اِلَى اللّٰهِ  car mecruru  اَدْعُٓوا  fiiline müteallıktır.

عَلٰى بَص۪يرَةٍ  car mecruru  اَدْعُٓوا ’deki failinin mahzuf haline müteallıktır. Takdiri, مستيقنا (yakînen bilerek) şeklindedir.

اَنَا۬  munfasıl zamir  اَدْعُٓوا ’deki  failini tekid ederek mahallen merfûdur.  

Müşterek ism-i mevsûl  مَنِ, atıf harfi  وَ ’la  اَدْعُٓوا ’deki faile matuf olup mahallen merfûdur. İsm-i mevsûlun sılası  اتَّبَعَن۪ي ’dır. Îrabtan mahalli yoktur.

اتَّبَعَن۪ي  fetha üzere mebni mazi fiildir. Faili müstetir olup takdiri  هو ’dir. Sonundaki  نَ  vikayedir. Mütekellim zamiri  ى  mef’ûlun bih olarak mahallen mansubdur. 

سُبْحَانَ  cümlesi atıf harfi  وَ ’la mekulü’l-kavle matuftur.

سُبْحَانَ  mahzuf fiilin mef’ûlu mutlakıdır. Takdiri,  أسبح  (tesbih ederim) şeklindedir. 

اللّٰهِ  lafza-i celâli muzâfun ileyh olup kesra ile mecrurdur.

اتَّبَعَن۪ي  fiili, sülâsî mücerrede iki harf ilave edilerek mezid yapılan fiillerdendir. 

İftiâl babındadır.
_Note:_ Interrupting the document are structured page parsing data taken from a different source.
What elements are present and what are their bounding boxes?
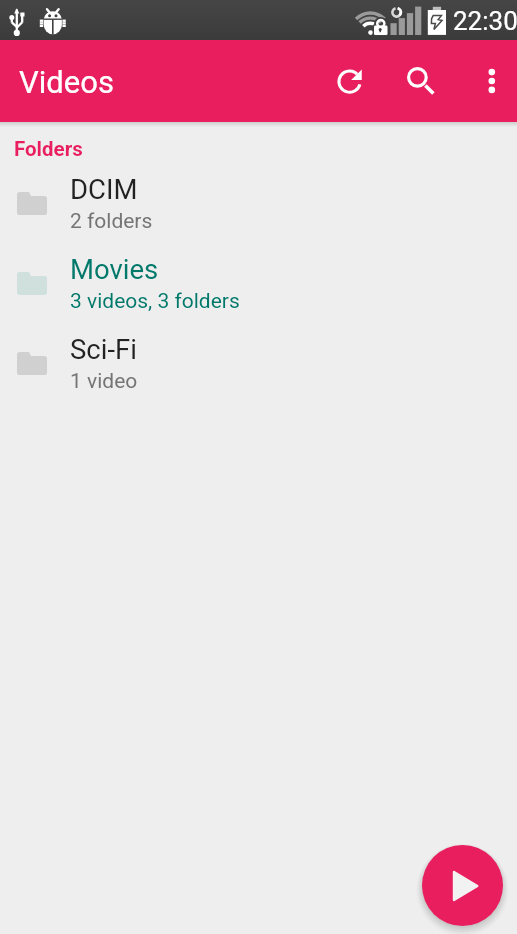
staticText: 1 video: [70, 369, 138, 394]
staticText: 3 videos, 3 folders: [70, 289, 240, 314]
staticText: Videos: [19, 64, 114, 100]
button[interactable]: Movies: [0, 243, 517, 323]
button[interactable]: Refresh: [314, 40, 386, 122]
button[interactable]: Search: [386, 40, 448, 122]
staticText: 2 folders: [70, 209, 153, 234]
staticText: Folders: [14, 137, 83, 161]
button[interactable]: Play: [422, 845, 503, 926]
button[interactable]: More options: [469, 40, 517, 122]
staticText: Movies: [70, 253, 159, 285]
staticText: 22:30: [453, 6, 517, 36]
staticText: DCIM: [70, 173, 138, 205]
button[interactable]: DCIM: [0, 163, 517, 243]
button[interactable]: Sci-Fi: [0, 323, 517, 403]
staticText: Sci-Fi: [70, 333, 137, 365]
Sülâsîsi  تبع ’dir.

İftiâl babı fiile mutavaat (dönüşlülük), ittihaz (edinmek, bir şeyi kendisi için yapmak), müşâreket (ortaklık), izhar (göstermek), ihtiyar (seçmek), talep ve çaba göstermek manaları katar. İfteale kalıbı hem soyut hem somut anlamlı fiiller için kullanılır.

 

 وَمَٓا اَنَا۬ مِنَ الْمُشْرِك۪ينَ

 

İsim cümlesidir.  وَ  atıf harfiyle makabline matuftur. 

مَٓا  nefy harfi olup  لَيْسَ  gibi amel eder.  اَنَا۬  munfasıl zamiri  مَٓا ’nın ismi olarak mahallen merfûdur. 

مِنَ الْمُشْرِك۪ينَ  car mecruru  مَٓا ’nın mahzuf haberine müteallıktır.

الْمُشْرِك۪ينَ ’nin cer alameti  ي ’dir. Cemi müzekker salimler harfle îrablanırlar.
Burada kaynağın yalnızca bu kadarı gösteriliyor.